*WORK ORDER*
Print the data that follows word for word, leaving out any picture.

*DATA SUPPLIED*
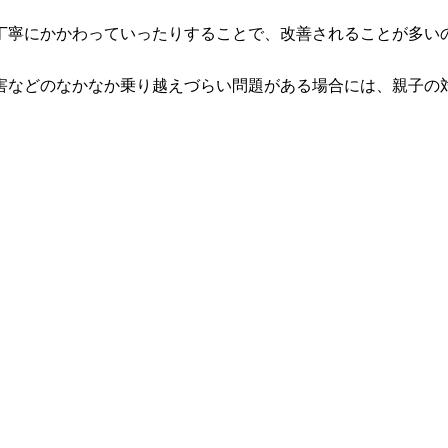
丁寧にかかわっていったりすることで、改善されることが多い
害などのなかなか乗り越えづらい問題がある場合には、親子の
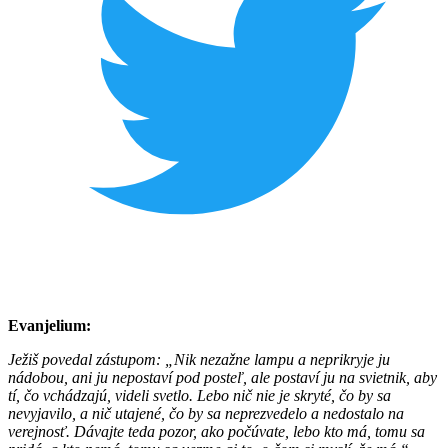
Evanjelium:
Ježiš povedal zástupom: „Nik nezažne lampu a neprikryje ju
nádobou, ani ju nepostaví pod posteľ, ale postaví ju na svietnik, aby
tí, čo vchádzajú, videli svetlo. Lebo nič nie je skryté, čo by sa
nevyjavilo, a nič utajené, čo by sa neprezvedelo a nedostalo na
verejnosť. Dávajte teda pozor, ako počúvate, lebo kto má, tomu sa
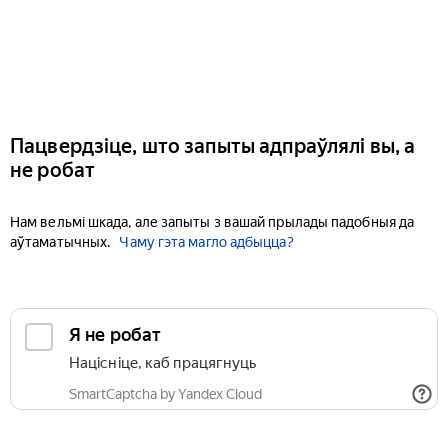
Пацвердзіце, што запыты адпраўлялі вы, а
не робат
Нам вельмі шкада, але запыты з вашай прылады падобныя да
аўтаматычных.
Чаму гэта магло адбыцца?
Я не робат
Націсніце, каб працягнуць
SmartCaptcha by Yandex Cloud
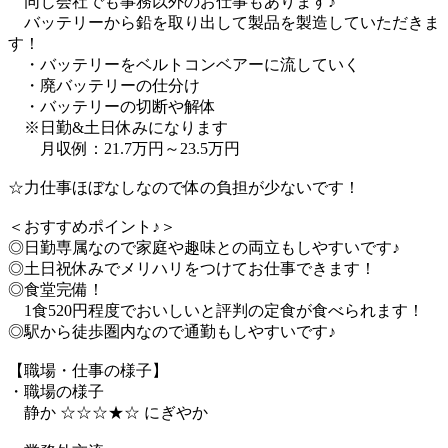
同じ会社でも事務以外のお仕事もあります♪
バッテリーから鉛を取り出して製品を製造していただきま
す！
・バッテリーをベルトコンベアーに流していく
・廃バッテリーの仕分け
・バッテリーの切断や解体
※日勤&土日休みになります
月収例：21.7万円～23.5万円
☆力仕事ほぼなしなので体の負担が少ないです！
＜おすすめポイント♪＞
◎日勤専属なので家庭や趣味との両立もしやすいです♪
◎土日祝休みでメリハリをつけてお仕事できます！
◎食堂完備！
1食520円程度でおいしいと評判の定食が食べられます！
◎駅から徒歩圏内なので通勤もしやすいです♪
【職場・仕事の様子】
・職場の様子
静か ☆☆☆★☆ にぎやか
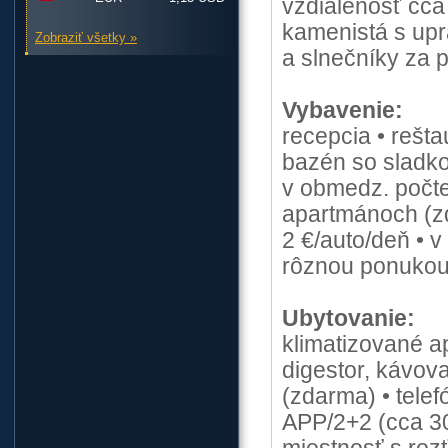
vzdialenosť cca
kamenistá s upr
Zobraziť všetky »
a slnečníky za p
Vybavenie:
recepcia • rešta
bazén so sladko
v obmedz. počte 
apartmánoch (zd
2 €/auto/deň • v
rôznou ponuko
Ubytovanie:
klimatizované a
digestor, kávova
(zdarma) • telef
APP/2+2 (cca 30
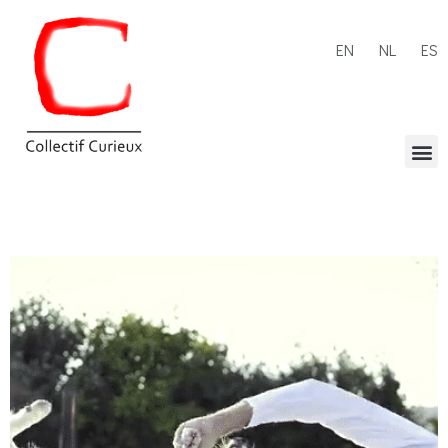
EN
NL
ES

*ANSWER*
丁寧にかかわっていったりすることで、改善されることが多い
害などのなかなか乗り越えづらい問題がある場合には、親子の
Evanjelium:
Ježiš povedal zástupom: „Nik nezažne lampu a neprikryje ju
nádobou, ani ju nepostaví pod posteľ, ale postaví ju na svietnik, aby
tí, čo vchádzajú, videli svetlo. Lebo nič nie je skryté, čo by sa
nevyjavilo, a nič utajené, čo by sa neprezvedelo a nedostalo na
verejnosť. Dávajte teda pozor, ako počúvate, lebo kto má, tomu sa
Пацвердзіце, што запыты адпраўлялі вы, а
не робат
Нам вельмі шкада, але запыты з вашай прылады падобныя да
аўтаматычных.
Чаму гэта магло адбыцца?
Я не робат
Націсніце, каб працягнуць
SmartCaptcha by Yandex Cloud
同じ会社でも事務以外のお仕事もあります♪
バッテリーから鉛を取り出して製品を製造していただきま
す！
・バッテリーをベルトコンベアーに流していく
・廃バッテリーの仕分け
・バッテリーの切断や解体
※日勤&土日休みになります
月収例：21.7万円～23.5万円
☆力仕事ほぼなしなので体の負担が少ないです！
＜おすすめポイント♪＞
◎日勤専属なので家庭や趣味との両立もしやすいです♪
◎土日祝休みでメリハリをつけてお仕事できます！
◎食堂完備！
1食520円程度でおいしいと評判の定食が食べられます！
◎駅から徒歩圏内なので通勤もしやすいです♪
【職場・仕事の様子】
・職場の様子
静か ☆☆☆★☆ にぎやか
vzdialenosť cca
kamenistá s upr
Zobraziť všetky »
a slnečníky za p
Vybavenie:
recepcia • rešta
bazén so sladko
v obmedz. počte 
apartmánoch (zd
2 €/auto/deň • v
rôznou ponuko
Ubytovanie:
klimatizované a
digestor, kávova
(zdarma) • telef
APP/2+2 (cca 30
EN
NL
ES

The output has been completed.